** Excerpted records follows **
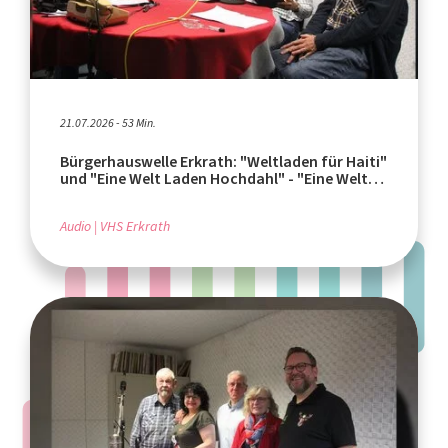
21.07.2026 - 53 Min.
Bürgerhauswelle Erkrath: "Weltladen für Haiti"
und "Eine Welt Laden Hochdahl" - "Eine Welt
Läden" in Erkrath
Audio
VHS Erkrath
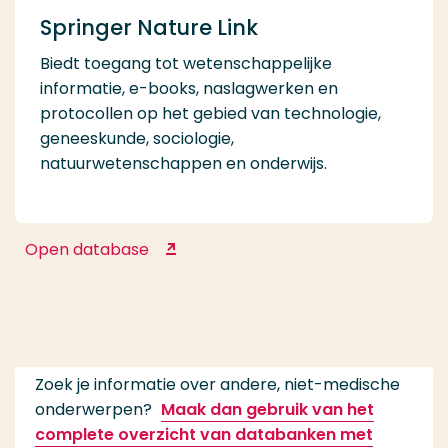
Springer Nature Link
Biedt toegang tot wetenschappelijke
informatie, e-books, naslagwerken en
protocollen op het gebied van technologie,
geneeskunde, sociologie,
natuurwetenschappen en onderwijs.
Open database
Springer Nature Link
Zoek je informatie over andere, niet-medische
onderwerpen?
Maak dan gebruik van het
complete overzicht van databanken met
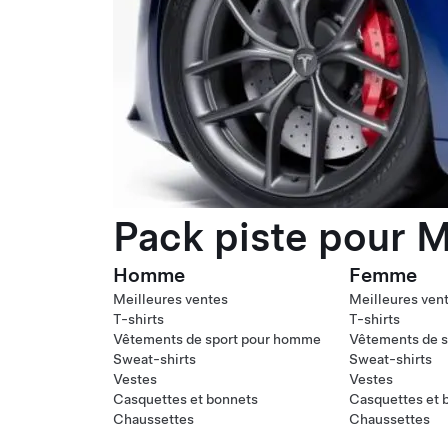
Pack piste pour M
Homme
Femme
Meilleures ventes
Meilleures ven
T-shirts
T-shirts
Vêtements de sport pour homme
Vêtements de s
Sweat-shirts
Sweat-shirts
Vestes
Vestes
Casquettes et bonnets
Casquettes et 
Chaussettes
Chaussettes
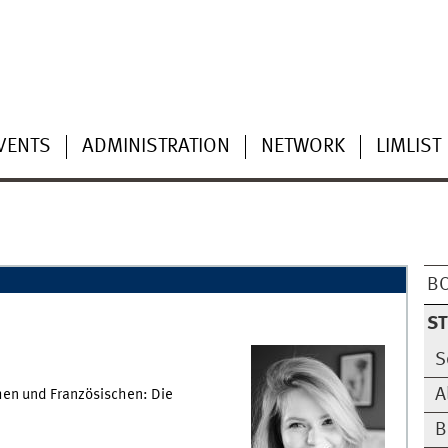
VENTS
ADMINISTRATION
NETWORK
LIMLIST
BO
S
S
A
en und Französischen: Die
B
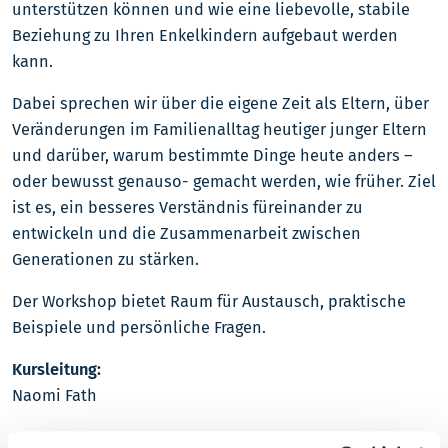
unterstützen können und wie eine liebevolle, stabile
Beziehung zu Ihren Enkelkindern aufgebaut werden
kann.
Dabei sprechen wir über die eigene Zeit als Eltern, über
Veränderungen im Familienalltag heutiger junger Eltern
und darüber, warum bestimmte Dinge heute anders –
oder bewusst genauso- gemacht werden, wie früher. Ziel
ist es, ein besseres Verständnis füreinander zu
entwickeln und die Zusammenarbeit zwischen
Generationen zu stärken.
Der Workshop bietet Raum für Austausch, praktische
Beispiele und persönliche Fragen.
Kursleitung:
Naomi Fath
Kosten:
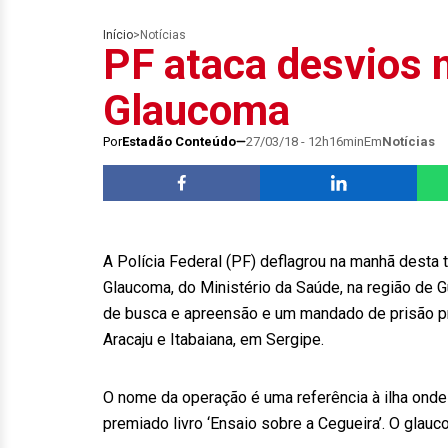
Início
>
Notícias
PF ataca desvios 
Glaucoma
Por
Estadão Conteúdo
27/03/18 - 12h16min
Em
Notícias
A Polícia Federal (PF) deflagrou na manhã desta t
Glaucoma, do Ministério da Saúde, na região de
de busca e apreensão e um mandado de prisão p
Aracaju e Itabaiana, em Sergipe.
O nome da operação é uma referência à ilha onde
premiado livro ‘Ensaio sobre a Cegueira’. O glauc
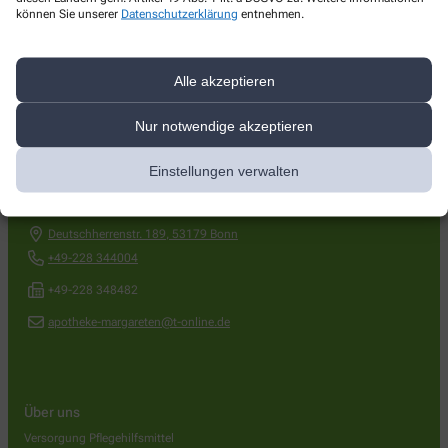
können Sie unserer
Datenschutzerklärung
entnehmen.
Alle akzeptieren
Nur notwendige akzeptieren
Kontakt
Einstellungen verwalten
margareten apotheke
Deutschherrenstr. 189
,
53179
Bonn
+49-228 344004
+49-228 348482
apotheke-margareten@t-online.de
Über uns
Versorgung Pflegehilfsmittel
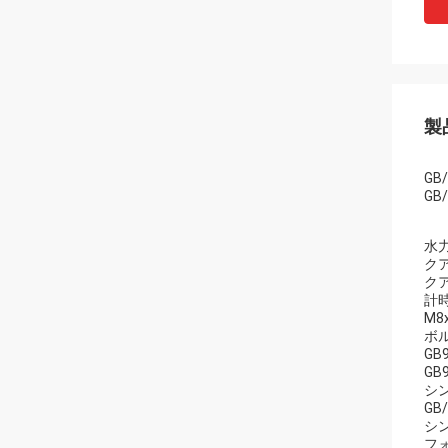
製
GB
GB
水
クア
クア
計
M8
ボル
GB
GB
シ
GB
シン
フォ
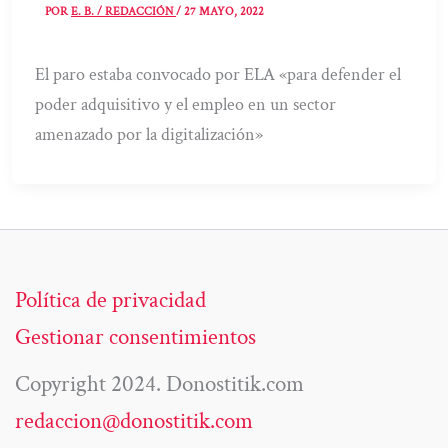
POR
E. B. / REDACCIÓN
/
27 MAYO, 2022
El paro estaba convocado por ELA «para defender el
poder adquisitivo y el empleo en un sector
amenazado por la digitalización»
Política de privacidad
Gestionar consentimientos
Copyright 2024. Donostitik.com
redaccion@donostitik.com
** End of Excerpted records **
[What you need to do]: Once a line of the records is found to contain "apotheke", copy it out.

[Exercise answer]:
margareten apotheke
apotheke-margareten@t-online.de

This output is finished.